To calculate the volume of 0.200 M phosphoric acid that will react completely with 50 mL of 0.100 M sodium hydroxide, we need to determine the balanced chemical equation for the reaction between phosphoric acid and sodium hydroxide.

The balanced chemical equation is:

H3PO4 + 3NaOH → Na3PO4 + 3H2O

From the balanced chemical equation, we can see that 1 mole of phosphoric acid reacts with 3 moles of sodium hydroxide.
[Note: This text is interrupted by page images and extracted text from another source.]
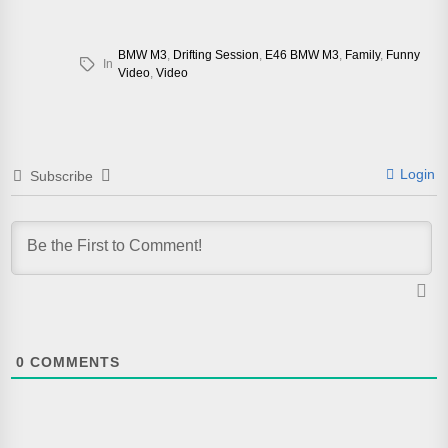
BMW M3
,
Drifting Session
,
E46 BMW M3
,
Family
,
Funny
In
Video
,
Video
Login
Subscribe
0
COMMENTS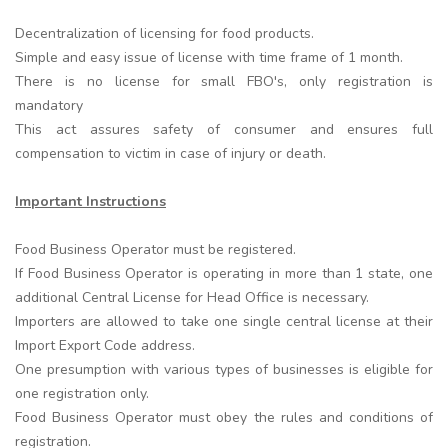
Decentralization of licensing for food products.
Simple and easy issue of license with time frame of 1 month.
There is no license for small FBO's, only registration is
mandatory
This act assures safety of consumer and ensures full
compensation to victim in case of injury or death.
Important Instructions
Food Business Operator must be registered.
If Food Business Operator is operating in more than 1 state, one
additional Central License for Head Office is necessary.
Importers are allowed to take one single central license at their
Import Export Code address.
One presumption with various types of businesses is eligible for
one registration only.
Food Business Operator must obey the rules and conditions of
registration.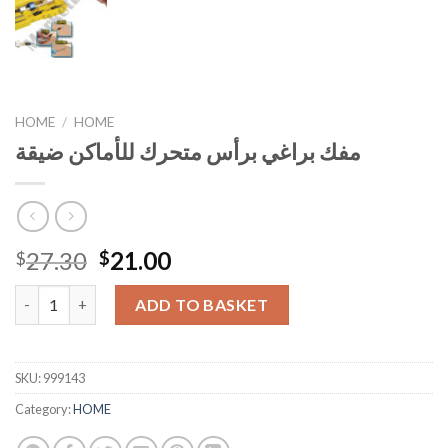
HOME
/
HOME
مفك براغي برأس متحرك للأماكن ضيقة
Original
Current
27.30
21.00
$
$
price
price
مفك براغي برأس متحرك للأماكن ضيقة quantity
was:
is:
ADD TO BASKET
$27.30.
$21.00.
SKU:
999143
Category:
HOME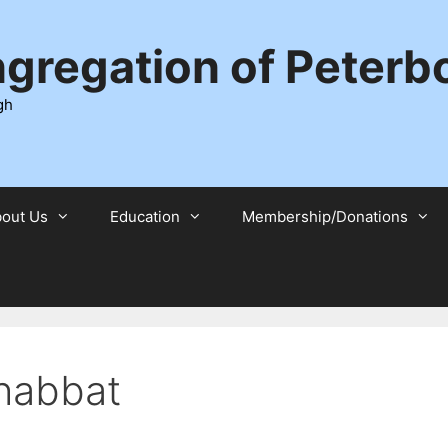
ngregation of Peter
gh
out Us
Education
Membership/Donations
habbat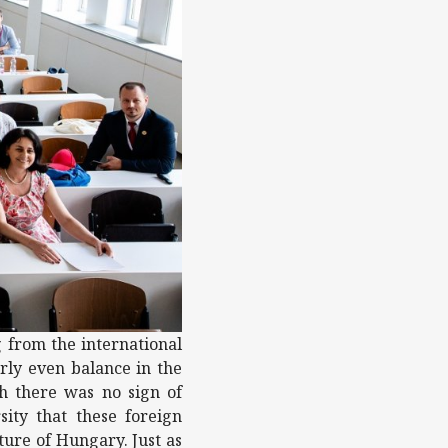
g from the international
rly even balance in the
gh there was no sign of
sity that these foreign
ure of Hungary. Just as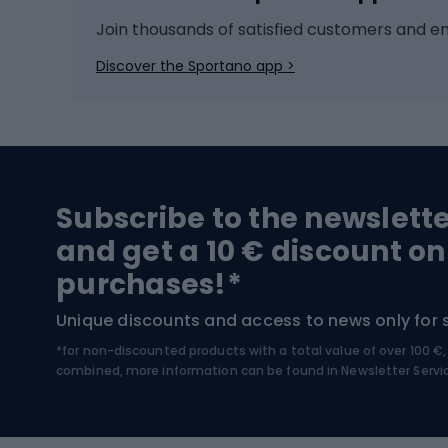
Ice hockey
Bike l
Join thousands of satisfied customers and e
Ice skates
Bike s
Discover the Sportano app >
Skitouring
Bike l
Snowboard
Bike 
Hiking and trekking footwear
Bicy
Subscribe to the newslett
Trekking boots
Bicycl
and get a 10 € discount on
High-mountain boots
Bicycl
purchases!*
Hiking boots
Bicycl
Unique discounts and access to news only for 
*for non-discounted products with a total value of over 100 
Water sports
Clim
combined, more information can be found in
Newsletter Servi
Swimming suits
Climb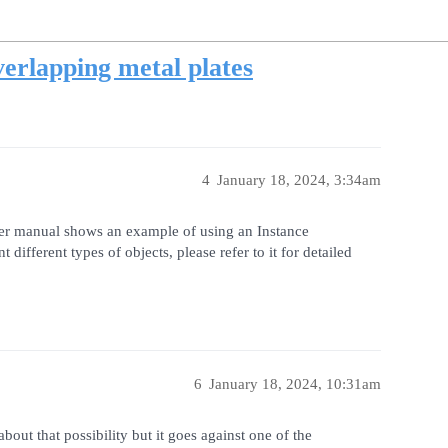
erlapping metal plates
4
January 18, 2024, 3:34am
ser manual shows an example of using an Instance
ifferent types of objects, please refer to it for detailed
6
January 18, 2024, 10:31am
out that possibility but it goes against one of the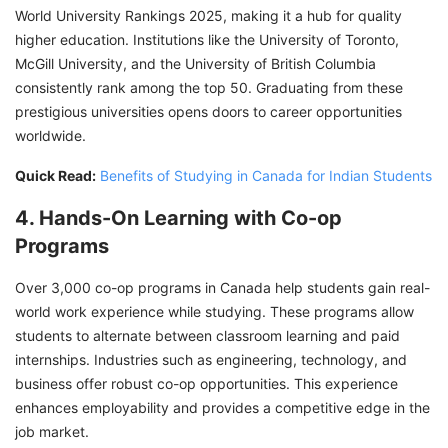
World University Rankings 2025, making it a hub for quality
higher education. Institutions like the University of Toronto,
McGill University, and the University of British Columbia
consistently rank among the top 50. Graduating from these
prestigious universities opens doors to career opportunities
worldwide.
Quick Read:
Benefits of Studying in Canada for Indian Students
4. Hands-On Learning with Co-op
Programs
Over 3,000 co-op programs in Canada help students gain real-
world work experience while studying. These programs allow
students to alternate between classroom learning and paid
internships. Industries such as engineering, technology, and
business offer robust co-op opportunities. This experience
enhances employability and provides a competitive edge in the
job market.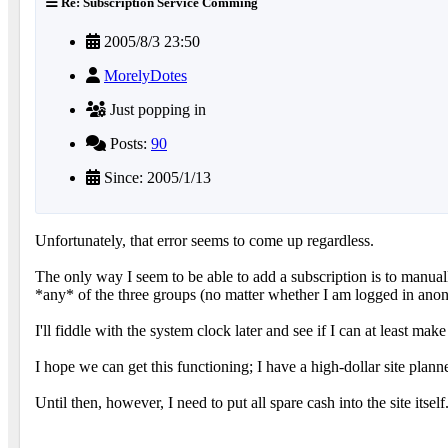
Re: Subscription Service Comming
2005/8/3 23:50
MorelyDotes
Just popping in
Posts:
90
Since: 2005/1/13
Unfortunately, that error seems to come up regardless.
The only way I seem to be able to add a subscription is to manually
*any* of the three groups (no matter whether I am logged in anonym
I'll fiddle with the system clock later and see if I can at least mak
I hope we can get this functioning; I have a high-dollar site plan
Until then, however, I need to put all spare cash into the site its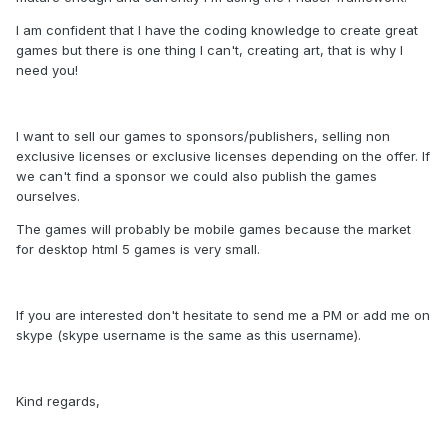
I am confident that I have the coding knowledge to create great
games but there is one thing I can't, creating art, that is why I
need you!
I want to sell our games to sponsors/publishers, selling non
exclusive licenses or exclusive licenses depending on the offer. If
we can't find a sponsor we could also publish the games
ourselves.
The games will probably be mobile games because the market
for desktop html 5 games is very small.
If you are interested don't hesitate to send me a PM or add me on
skype (skype username is the same as this username).
Kind regards,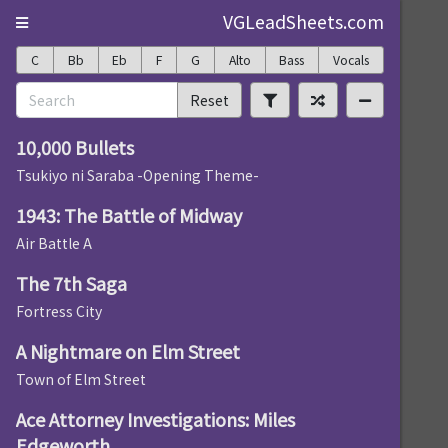
VGLeadSheets.com
C
Bb
Eb
F
G
Alto
Bass
Vocals
Reset
10,000 Bullets
Tsukiyo ni Saraba -Opening Theme-
1943: The Battle of Midway
Air Battle A
The 7th Saga
Fortress City
A Nightmare on Elm Street
Town of Elm Street
Ace Attorney Investigations: Miles
Edgeworth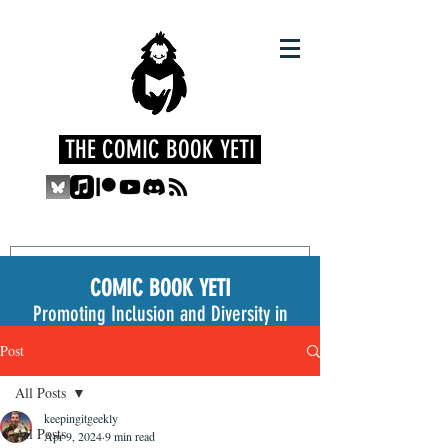
THE COMIC BOOK YETI
COMIC BOOK YETI
Promoting Inclusion and Diversity in
the Medium
Post
All Posts
keepingitgeekly
All Posts
Apr 9, 2024
9 min read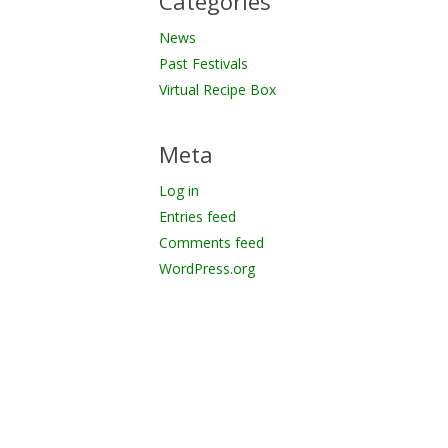
Categories
News
Past Festivals
Virtual Recipe Box
Meta
Log in
Entries feed
Comments feed
WordPress.org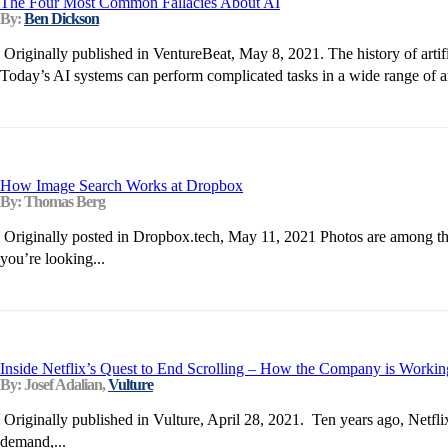
The Four Most Common Fallacies About AI
By:
Ben Dickson
Originally published in VentureBeat, May 8, 2021. The history of arti
Today’s AI systems can perform complicated tasks in a wide range of ar
How Image Search Works at Dropbox
By: Thomas Berg
Originally posted in Dropbox.tech, May 11, 2021 Photos are among the 
you’re looking...
Inside Netflix’s Quest to End Scrolling – How the Company is Working 
By: Josef Adalian,
Vulture
Originally published in Vulture, April 28, 2021. Ten years ago, Netflix
demand,...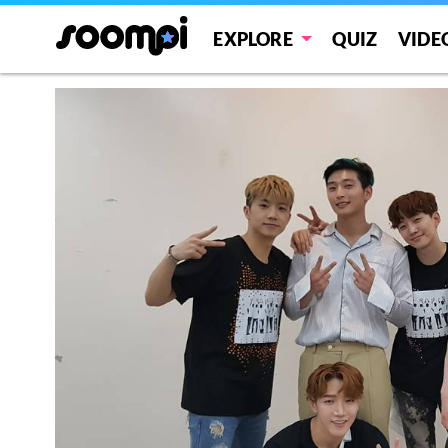
EXPLORE
QUIZ
VIDE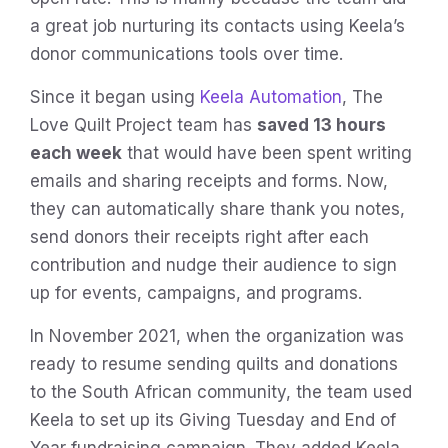
a great job nurturing its contacts using Keela’s
donor communications tools over time.
Since it began using
Keela Automation
, The
Love Quilt Project team has
saved 13 hours
each week
that would have been spent writing
emails and sharing receipts and forms. Now,
they can automatically share thank you notes,
send donors their receipts right after each
contribution and nudge their audience to sign
up for events, campaigns, and programs.
In November 2021, when the organization was
ready to resume sending quilts and donations
to the South African community, the team used
Keela to set up its Giving Tuesday and End of
Year fundraising campaign. They added Keela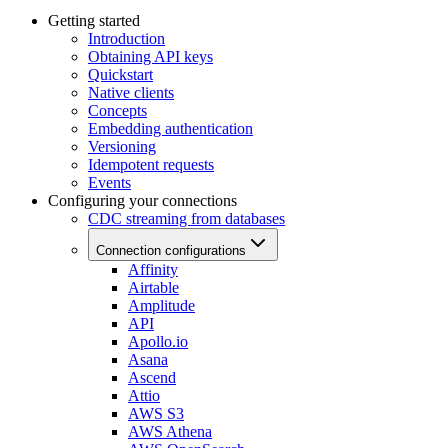
Getting started
Introduction
Obtaining API keys
Quickstart
Native clients
Concepts
Embedding authentication
Versioning
Idempotent requests
Events
Configuring your connections
CDC streaming from databases
Connection configurations
Affinity
Airtable
Amplitude
API
Apollo.io
Asana
Ascend
Attio
AWS S3
AWS Athena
Therefore, we need to calculate the number of moles of sodium hydroxide present in 50 mL of 0.100 M sodium hydroxide:

Moles of NaOH = Molarity of NaOH × Volume of NaOH in liters

Moles of NaOH = 0.100 M × 50 mL / 1000 mL/L

Moles of NaOH = 0.00500 moles

Since 1 mole of phosphoric acid reacts with 3 moles of sodium hydroxide, we need 1/3 of the moles of sodium hydroxide to determine the moles of phosphoric acid required.

Moles of H3PO4 = Moles of NaOH / 3

Moles of H3PO4 = 0.00500 moles / 3

Moles of H3PO4 = 0.00167 moles

Now we can calculate the volume of 0.200 M phosphoric acid required to provide 0.00167 moles of phosphoric acid:

Volume of H3PO4 = Moles of H3PO4 / Molarity of H3PO4

Volume of H3PO4 = 0.00167 moles / 0.200 M

Volume of H3PO4 = 8.35 mL

Therefore, 8.35 mL of 0.200 M phosphoric acid will react completely with 50 mL of 0.100 M sodium hydroxide.